Arrange the numbers in a 9×10 grid (like a chessboard?)
Can 7 rooks attack every square? If they are non-attacking, how many squares in all will not be attacked?
12 corresponds to rooks that attack each other. Maybe look at (b,s) = 1.
Must 9 non-attacking rooks attack every square?
This is a nice way to think about it. Maybe (following your comment below) I would even say we should allow one-digit numbers (as two-digit numbers whose first digit is 0). Working through the details: if we’re in base b, then we have a b-by-b square. The multiples of (b + 1) are the diagonal of the square, and from every other square we can move to the diagonal by a rook’s move. If we consider the multiples of (b + k) for k > 1, the smallest one is 00 = 0 * (b + k), and the largest of them is definitely at most (b – 2) * (b + k) because (b – 1) * (b + k) > (b – 1) * (b + 1) = b^2 – 1, so (b – 1) * (b + k) has at least three digits. Thus there are at most (b – 2) + 1 good spots on the b-by-b square; so some row doesn’t have a good spot, and some column also doesn’t, and so the intersection of that row and column is what we want.
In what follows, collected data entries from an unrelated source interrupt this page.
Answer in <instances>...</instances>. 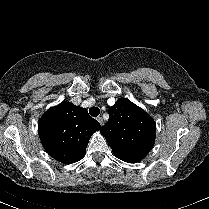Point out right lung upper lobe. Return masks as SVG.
I'll use <instances>...</instances> for the list:
<instances>
[{
    "mask_svg": "<svg viewBox=\"0 0 209 209\" xmlns=\"http://www.w3.org/2000/svg\"><path fill=\"white\" fill-rule=\"evenodd\" d=\"M100 128L86 109L69 102L47 110L38 124L44 149L52 158L64 164L82 159L91 135Z\"/></svg>",
    "mask_w": 209,
    "mask_h": 209,
    "instance_id": "cb5924a9",
    "label": "right lung upper lobe"
}]
</instances>
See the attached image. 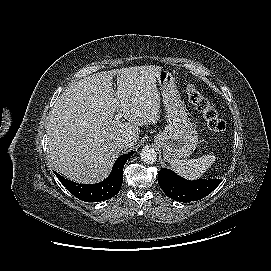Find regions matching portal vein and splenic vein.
I'll list each match as a JSON object with an SVG mask.
<instances>
[{
  "mask_svg": "<svg viewBox=\"0 0 271 271\" xmlns=\"http://www.w3.org/2000/svg\"><path fill=\"white\" fill-rule=\"evenodd\" d=\"M122 117V114L121 113H118L114 116L115 120H120Z\"/></svg>",
  "mask_w": 271,
  "mask_h": 271,
  "instance_id": "portal-vein-and-splenic-vein-1",
  "label": "portal vein and splenic vein"
}]
</instances>
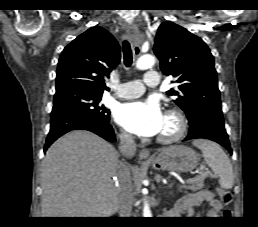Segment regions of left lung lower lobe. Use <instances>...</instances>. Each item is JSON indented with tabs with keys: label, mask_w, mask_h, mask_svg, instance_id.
Segmentation results:
<instances>
[{
	"label": "left lung lower lobe",
	"mask_w": 258,
	"mask_h": 227,
	"mask_svg": "<svg viewBox=\"0 0 258 227\" xmlns=\"http://www.w3.org/2000/svg\"><path fill=\"white\" fill-rule=\"evenodd\" d=\"M189 125L190 130L184 140L196 138L209 139L219 143L232 154L228 135L224 127L222 112L214 110L205 111L195 122L189 123Z\"/></svg>",
	"instance_id": "0a47b994"
}]
</instances>
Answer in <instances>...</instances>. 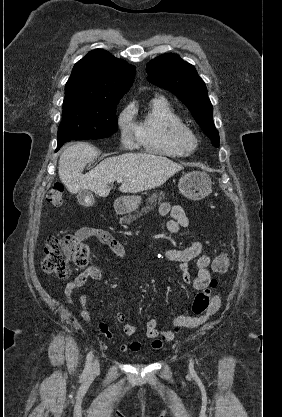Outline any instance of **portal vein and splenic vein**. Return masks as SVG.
<instances>
[{
    "label": "portal vein and splenic vein",
    "instance_id": "1",
    "mask_svg": "<svg viewBox=\"0 0 282 417\" xmlns=\"http://www.w3.org/2000/svg\"><path fill=\"white\" fill-rule=\"evenodd\" d=\"M117 182H123V178H116Z\"/></svg>",
    "mask_w": 282,
    "mask_h": 417
}]
</instances>
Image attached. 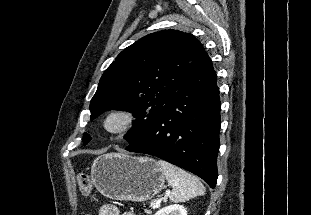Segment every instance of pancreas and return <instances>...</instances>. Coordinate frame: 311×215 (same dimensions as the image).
Wrapping results in <instances>:
<instances>
[{"mask_svg": "<svg viewBox=\"0 0 311 215\" xmlns=\"http://www.w3.org/2000/svg\"><path fill=\"white\" fill-rule=\"evenodd\" d=\"M144 212H145L146 214H150V213H151V210L145 209Z\"/></svg>", "mask_w": 311, "mask_h": 215, "instance_id": "obj_1", "label": "pancreas"}]
</instances>
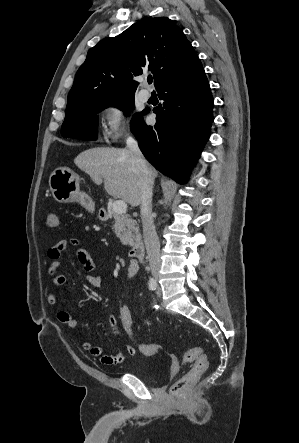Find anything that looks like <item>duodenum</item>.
I'll list each match as a JSON object with an SVG mask.
<instances>
[{"label": "duodenum", "mask_w": 299, "mask_h": 443, "mask_svg": "<svg viewBox=\"0 0 299 443\" xmlns=\"http://www.w3.org/2000/svg\"><path fill=\"white\" fill-rule=\"evenodd\" d=\"M129 255L135 263L142 261L144 258V244L141 240H136L130 244Z\"/></svg>", "instance_id": "duodenum-1"}]
</instances>
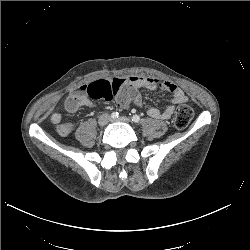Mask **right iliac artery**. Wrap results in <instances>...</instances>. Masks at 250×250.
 <instances>
[{
	"label": "right iliac artery",
	"mask_w": 250,
	"mask_h": 250,
	"mask_svg": "<svg viewBox=\"0 0 250 250\" xmlns=\"http://www.w3.org/2000/svg\"><path fill=\"white\" fill-rule=\"evenodd\" d=\"M118 112H113L112 114H111V117L114 119V118H117L118 117Z\"/></svg>",
	"instance_id": "right-iliac-artery-1"
}]
</instances>
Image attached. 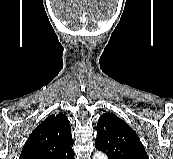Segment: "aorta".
I'll use <instances>...</instances> for the list:
<instances>
[{"mask_svg":"<svg viewBox=\"0 0 173 159\" xmlns=\"http://www.w3.org/2000/svg\"><path fill=\"white\" fill-rule=\"evenodd\" d=\"M93 159H108L107 155L103 152H96Z\"/></svg>","mask_w":173,"mask_h":159,"instance_id":"1","label":"aorta"}]
</instances>
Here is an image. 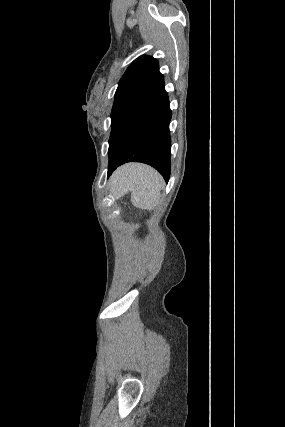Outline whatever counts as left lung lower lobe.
<instances>
[{"label":"left lung lower lobe","instance_id":"1","mask_svg":"<svg viewBox=\"0 0 285 427\" xmlns=\"http://www.w3.org/2000/svg\"><path fill=\"white\" fill-rule=\"evenodd\" d=\"M171 117L168 94L163 86L120 136L109 164L108 176L124 163L142 162L154 167L168 181Z\"/></svg>","mask_w":285,"mask_h":427}]
</instances>
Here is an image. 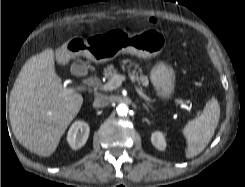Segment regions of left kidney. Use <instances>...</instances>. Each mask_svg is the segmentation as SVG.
<instances>
[{
	"label": "left kidney",
	"instance_id": "1",
	"mask_svg": "<svg viewBox=\"0 0 245 187\" xmlns=\"http://www.w3.org/2000/svg\"><path fill=\"white\" fill-rule=\"evenodd\" d=\"M151 142L158 150H165L166 140L162 132L156 131L151 135Z\"/></svg>",
	"mask_w": 245,
	"mask_h": 187
}]
</instances>
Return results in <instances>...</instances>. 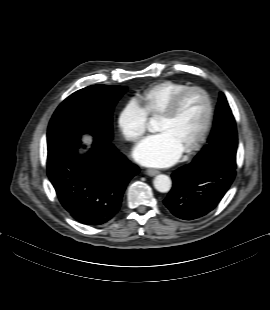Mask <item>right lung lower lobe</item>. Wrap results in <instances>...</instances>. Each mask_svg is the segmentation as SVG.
Returning a JSON list of instances; mask_svg holds the SVG:
<instances>
[{
    "label": "right lung lower lobe",
    "instance_id": "obj_1",
    "mask_svg": "<svg viewBox=\"0 0 270 310\" xmlns=\"http://www.w3.org/2000/svg\"><path fill=\"white\" fill-rule=\"evenodd\" d=\"M47 173L62 206L78 222L100 225L114 217L124 190L139 169L113 144L94 138L78 157L80 137L47 138Z\"/></svg>",
    "mask_w": 270,
    "mask_h": 310
}]
</instances>
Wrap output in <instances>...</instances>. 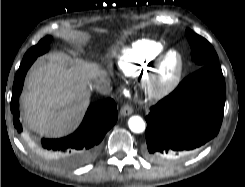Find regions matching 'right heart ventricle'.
I'll return each instance as SVG.
<instances>
[{
  "label": "right heart ventricle",
  "instance_id": "e07e8e85",
  "mask_svg": "<svg viewBox=\"0 0 245 187\" xmlns=\"http://www.w3.org/2000/svg\"><path fill=\"white\" fill-rule=\"evenodd\" d=\"M163 50V44L158 41L139 40L123 50L117 61L119 70L127 77L143 76L151 70Z\"/></svg>",
  "mask_w": 245,
  "mask_h": 187
}]
</instances>
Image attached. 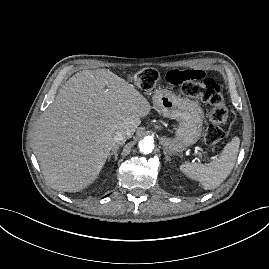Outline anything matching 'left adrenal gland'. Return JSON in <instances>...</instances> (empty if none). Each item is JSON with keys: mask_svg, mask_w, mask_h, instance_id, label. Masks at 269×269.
Masks as SVG:
<instances>
[{"mask_svg": "<svg viewBox=\"0 0 269 269\" xmlns=\"http://www.w3.org/2000/svg\"><path fill=\"white\" fill-rule=\"evenodd\" d=\"M164 154H165V160H166V162L170 161V157L167 155V152L166 151H164Z\"/></svg>", "mask_w": 269, "mask_h": 269, "instance_id": "obj_1", "label": "left adrenal gland"}]
</instances>
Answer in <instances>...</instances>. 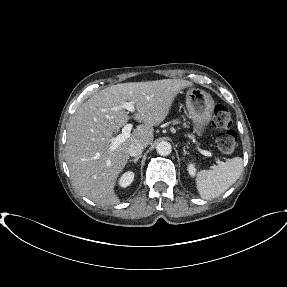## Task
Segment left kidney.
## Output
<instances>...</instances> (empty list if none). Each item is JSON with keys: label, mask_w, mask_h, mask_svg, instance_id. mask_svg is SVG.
<instances>
[{"label": "left kidney", "mask_w": 287, "mask_h": 287, "mask_svg": "<svg viewBox=\"0 0 287 287\" xmlns=\"http://www.w3.org/2000/svg\"><path fill=\"white\" fill-rule=\"evenodd\" d=\"M188 173L190 174V176H195V173H196V168H195V165L193 163H189L188 164Z\"/></svg>", "instance_id": "left-kidney-1"}]
</instances>
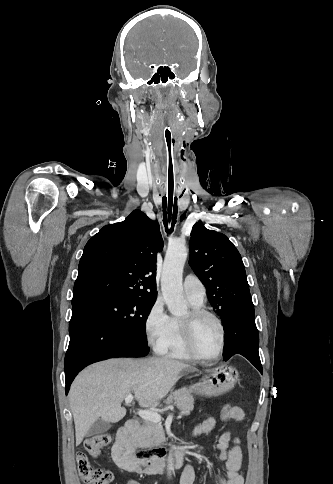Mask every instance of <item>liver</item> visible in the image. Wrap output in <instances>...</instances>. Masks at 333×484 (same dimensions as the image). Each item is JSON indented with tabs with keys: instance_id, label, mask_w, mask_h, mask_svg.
Listing matches in <instances>:
<instances>
[{
	"instance_id": "liver-1",
	"label": "liver",
	"mask_w": 333,
	"mask_h": 484,
	"mask_svg": "<svg viewBox=\"0 0 333 484\" xmlns=\"http://www.w3.org/2000/svg\"><path fill=\"white\" fill-rule=\"evenodd\" d=\"M195 371L191 364L159 357L118 358L90 365L75 378L68 395L76 446L96 420H121L126 415L121 404L127 395L134 393L142 407H157L181 373Z\"/></svg>"
}]
</instances>
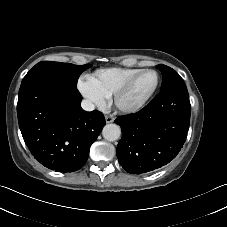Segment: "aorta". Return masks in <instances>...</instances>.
Instances as JSON below:
<instances>
[{"instance_id": "762f6f07", "label": "aorta", "mask_w": 227, "mask_h": 227, "mask_svg": "<svg viewBox=\"0 0 227 227\" xmlns=\"http://www.w3.org/2000/svg\"><path fill=\"white\" fill-rule=\"evenodd\" d=\"M102 135L107 141H116L121 135V129L117 124H107L102 130Z\"/></svg>"}]
</instances>
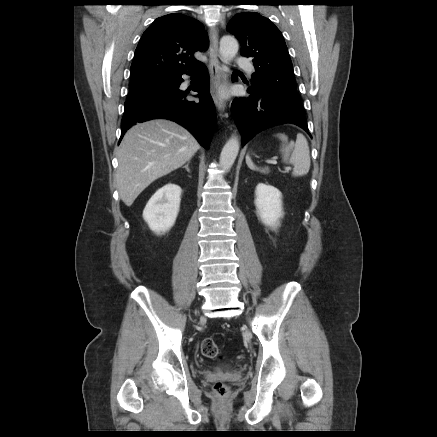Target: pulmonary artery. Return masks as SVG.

Furthermore, if b and b + k (equivalently, b and k) are relatively prime, then these rooks will all be in different rows and different columns, so the unattacked cells will form a nice square grid (spread out in the bigger square, not necessarily regularly). When they’re not relatively prime, some of the rooks will end up in the same columns, so we’ll end up with a rectangle with extra columns instead of a square; definitely the gcd of b and k is relevant (I guess we can hit at most b/gcd(b, k) different columns?).
P.S. No post on the mayoral primary? You’re in the Bronx, that’s Cuomo country, right ;) ?
Should we consider 40 and 80? I think someone would need to specify whether to allow “change” to include “delete” – which way is more interesting?
Oh good point, I didn’t think about 0 at all! On reflection, I would vote that 40 shouldn’t count (because 00 = 0 is a multiple of 13), which I suppose would make my original answer correct but only by accident :-).